The article made the case for, and I quote, “a bold
initiative consistent with America’s moral heritage”. That
initiative was to re-ignite the vision of a world free
of nuclear weapons and to redouble effort on the practical
measures towards it.
The need for such vision and action is all too apparent.
Last year, Kofi Annan said – and he was right – that
the world risks becoming mired in a sterile stand-off between
those who care most about disarmament and those who care
most about proliferation. The dangers of, what he termed,
such mutually assured paralysis are dangers to us all.
Weak action on disarmament, weak consensus on proliferation
are in none of our interests. And any solution must be
a dual one that sees movement on both proliferation and disarmament – a
revitalisation, in other words, of the grand bargain struck
in 1968, when the Non-Proliferation Treaty was established.
What makes this the time to break the stand-off ?
Today the non-proliferation regime is under particular
pressure. We have already seen the emergence of a mixture
of further declared and undeclared nuclear powers. And
now, two countries – Iran and North Korea, both signatories
of the NPT – stand in open defiance of the international
community.
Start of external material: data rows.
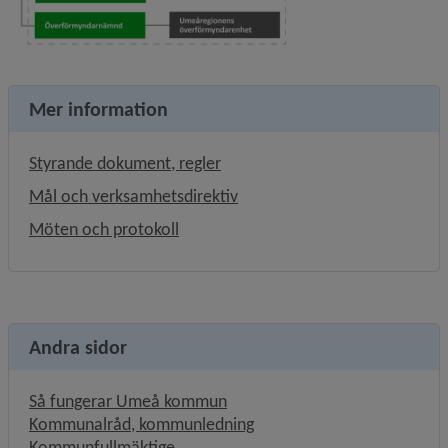
Mer information
Styrande dokument, regler
Mål och verksamhetsdirektiv
Möten och protokoll
Andra sidor
Så fungerar Umeå kommun
Kommunalråd, kommunledning
Kommunfullmäktige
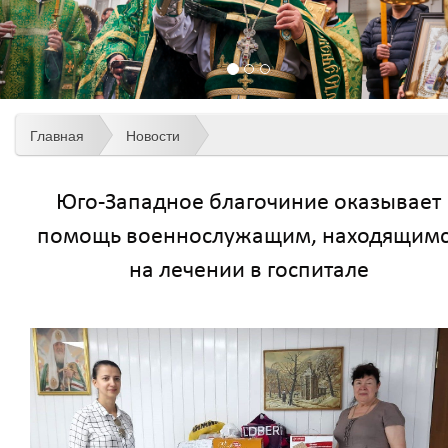
Главная
Новости
Юго-Западное благочиние оказывает
помощь военнослужащим, находящим
на лечении в госпитале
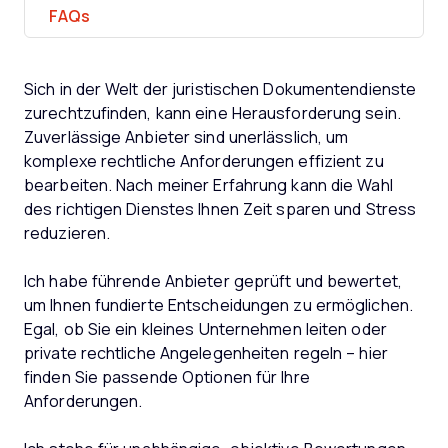
FAQs
Sich in der Welt der juristischen Dokumentendienste
zurechtzufinden, kann eine Herausforderung sein.
Zuverlässige Anbieter sind unerlässlich, um
komplexe rechtliche Anforderungen effizient zu
bearbeiten. Nach meiner Erfahrung kann die Wahl
des richtigen Dienstes Ihnen Zeit sparen und Stress
reduzieren.
Ich habe führende Anbieter geprüft und bewertet,
um Ihnen fundierte Entscheidungen zu ermöglichen.
Egal, ob Sie ein kleines Unternehmen leiten oder
private rechtliche Angelegenheiten regeln – hier
finden Sie passende Optionen für Ihre
Anforderungen.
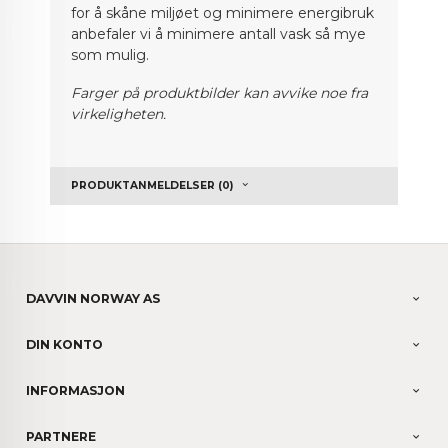
for å skåne miljøet og minimere energibruk
anbefaler vi å minimere antall vask så mye
som mulig.
Farger på produktbilder kan avvike noe fra
virkeligheten.
PRODUKTANMELDELSER (0)
DAVVIN NORWAY AS
DIN KONTO
INFORMASJON
PARTNERE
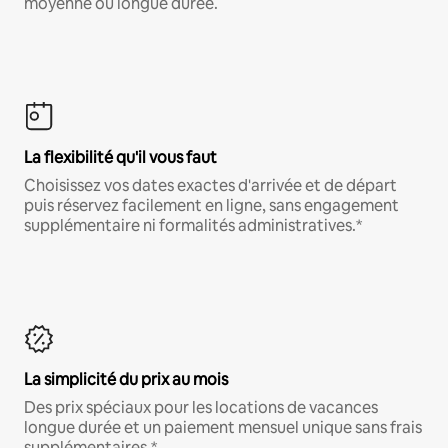
moyenne ou longue durée.
La flexibilité qu'il vous faut
Choisissez vos dates exactes d'arrivée et de départ
puis réservez facilement en ligne, sans engagement
supplémentaire ni formalités administratives.*
La simplicité du prix au mois
Des prix spéciaux pour les locations de vacances
longue durée et un paiement mensuel unique sans frais
supplémentaires.*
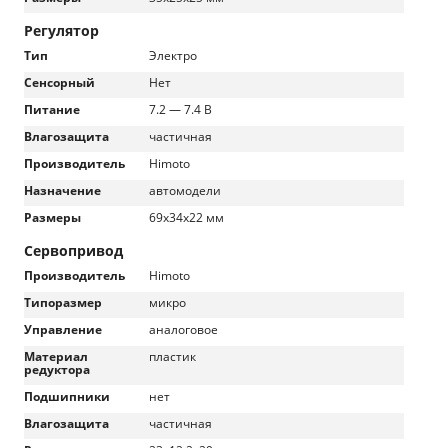
Регулятор
Тип
Электро
Сенсорный
Нет
Питание
7.2 — 7.4 В
Влагозащита
частичная
Производитель
Himoto
Назначение
автомодели
Размеры
69x34x22 мм
Сервопривод
Производитель
Himoto
Типоразмер
микро
Управление
аналоговое
Материал
пластик
редуктора
Подшипники
нет
Влагозащита
частичная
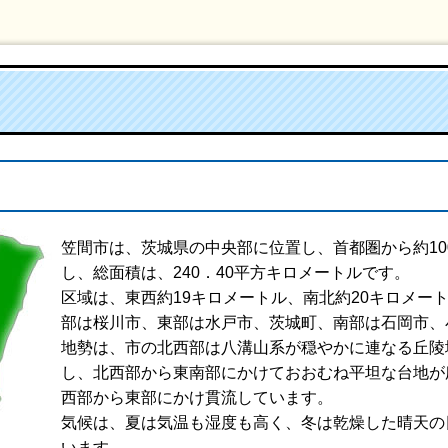
笠間市は、茨城県の中央部に位置し、首都圏から約1
し、総面積は、240．40平方キロメートルです。
区域は、東西約19キロメートル、南北約20キロメー
部は桜川市、東部は水戸市、茨城町、南部は石岡市、
地勢は、市の北西部は八溝山系が穏やかに連なる丘陵
し、北西部から東南部にかけておおむね平坦な台地が
西部から東部にかけ貫流しています。
気候は、夏は気温も湿度も高く、冬は乾燥した晴天の
います。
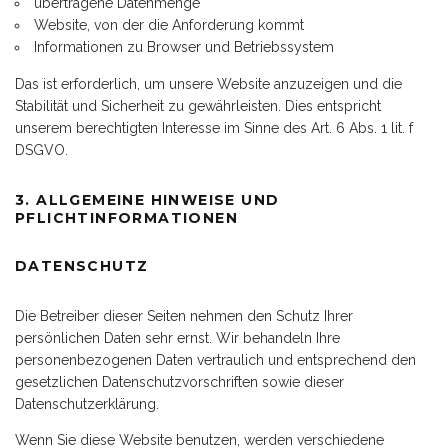
übertragene Datenmenge
Website, von der die Anforderung kommt
Informationen zu Browser und Betriebssystem
Das ist erforderlich, um unsere Website anzuzeigen und die
Stabilität und Sicherheit zu gewährleisten. Dies entspricht
unserem berechtigten Interesse im Sinne des Art. 6 Abs. 1 lit. f
DSGVO.
3. ALLGEMEINE HINWEISE UND
PFLICHTINFORMATIONEN
DATENSCHUTZ
Die Betreiber dieser Seiten nehmen den Schutz Ihrer
persönlichen Daten sehr ernst. Wir behandeln Ihre
personenbezogenen Daten vertraulich und entsprechend den
gesetzlichen Datenschutzvorschriften sowie dieser
Datenschutzerklärung.
Wenn Sie diese Website benutzen, werden verschiedene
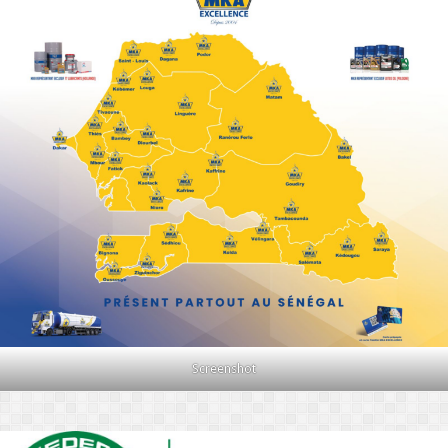
Screenshot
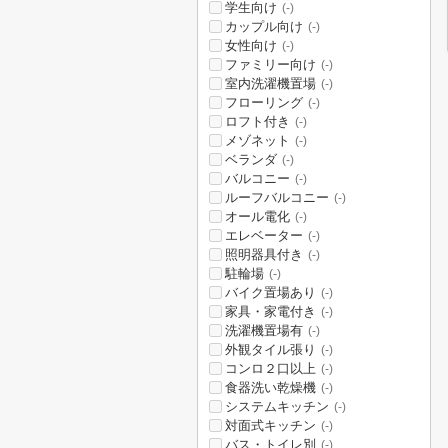
学生向け
(-)
カップル向け
(-)
女性向け
(-)
ファミリー向け
(-)
室内洗濯機置場
(-)
フローリング
(-)
ロフト付き
(-)
メゾネット
(-)
ベランダ
(-)
バルコニー
(-)
ルーフバルコニー
(-)
オール電化
(-)
エレベーター
(-)
照明器具付き
(-)
駐輪場
(-)
バイク置場あり
(-)
家具・家電付き
(-)
洗濯機置場有
(-)
外観タイル張り
(-)
コンロ２口以上
(-)
食器洗い乾燥機
(-)
システムキッチン
(-)
対面式キッチン
(-)
バス・トイレ別
(-)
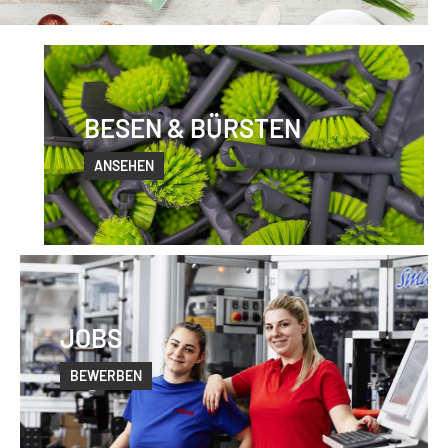
BESEN & BÜRSTEN
ANSEHEN
JOBS
BEWERBEN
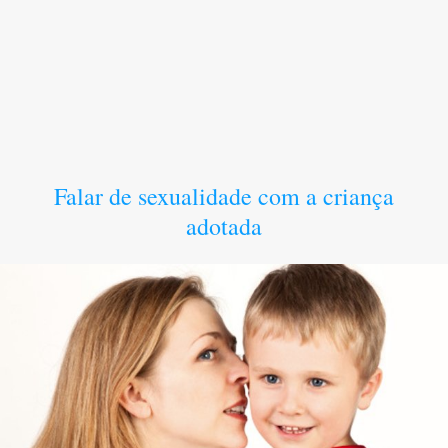
Falar de sexualidade com a criança
adotada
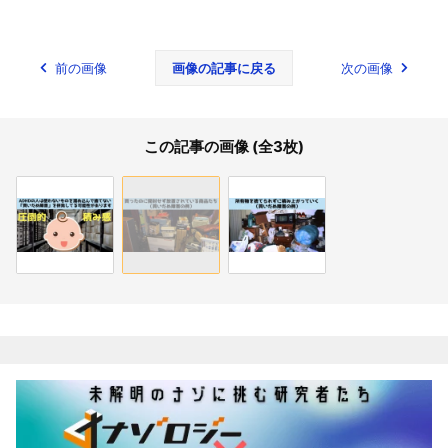
前の画像
画像の記事に戻る
次の画像
この記事の画像 (全3枚)
関連記事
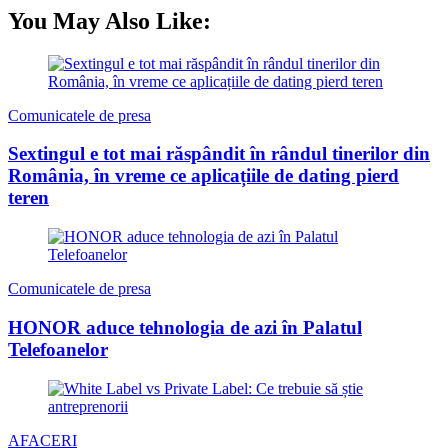
You May Also Like:
Comunicatele de presa
Sextingul e tot mai răspândit în rândul tinerilor din
România, în vreme ce aplicațiile de dating pierd
teren
Comunicatele de presa
HONOR aduce tehnologia de azi în Palatul
Telefoanelor
AFACERI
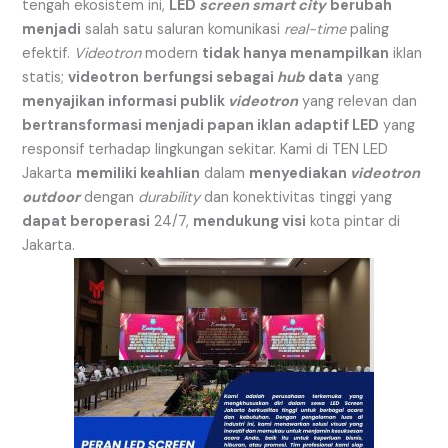
tengah ekosistem ini,
LED
screen smart city
berubah
menjadi
salah satu saluran komunikasi
real-time
paling
efektif.
Videotron
modern
tidak hanya menampilkan
iklan
statis;
videotron
berfungsi sebagai
hub
data
yang
menyajikan informasi publik
videotron
yang relevan dan
bertransformasi menjadi papan iklan adaptif LED
yang
responsif terhadap lingkungan sekitar. Kami di TEN LED
Jakarta
memiliki keahlian
dalam
menyediakan
videotron
outdoor
dengan
durability
dan konektivitas tinggi yang
dapat beroperasi
24/7,
mendukung visi
kota pintar di
Jakarta.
Their actions have profound and direct implications
for global security. Each of them also raises the serious
prospect of proliferation across their region.
In the case of Iran, in particular, if the regime is trying
to acquire nuclear weapons – and there are very few
either in that region or outside it who seriously doubt
that that is the goal – then it is raising
the spectre of a huge push for proliferation in what is
already one of the most unstable parts of the world.
That alone makes the debate on disarmament and non-proliferation
we have to have today different in degree: it has become
more immediate and more urgent.
On top of that, we must respond to other underlying trends
that are putting added pressure on the original non-proliferation
regime. One of those, just one, is the emergence of Al
Qaeda and its offshoots – terrorists whom we know
to be actively seeking nuclear materials.
Another though is the anticipated drive towards civil,
nuclear power as the twin imperatives of energy security
and climate security are factored into energy policy across
the world. How can we ensure this does not lead to either
nuclear materials or particularly potentially dangerous
nuclear know-how – particularly enrichment and reprocessing
technologies – being diverted for military use or
just falling into the wrong hands? How do we do so
without prejudice to the economic development of countries
that have every right under the NPT to develop a civil,
nuclear capability.
And last there are some very specific triggers for action – key
impending decisions – that are fast approaching. The
START treaty will expire in 2009. We will need to start
thinking about how we move from a bilateral disarmament
framework built by the US and Russia to one more suited
to our multi-polar world.
And then in 2010 we will have the NPT Review Conference
itself. By the time that is held, we need the international
community to be foursquare and united behind a global non-proliferation
regime. We can’t afford for that conference to be
a fractured or fractious one: rather we need to strengthen
the NPT in all its aspects.
That may all sound quite challenging – I meant it
to. But there is no reason to believe that we cannot rise
to that challenge.
Let’s look at some of the facts. Despite the recent
log-jam, the basic non-proliferation consensus is and has
been remarkably resilient. The grand bargain of the NPT
has, by and large, held for the past 40 years. The vast
majority of states – including many that have the
technology to do so if they chose – have decided
not to develop nuclear weapons. And far fewer states than
was once feared have acquired and retained nuclear weapons.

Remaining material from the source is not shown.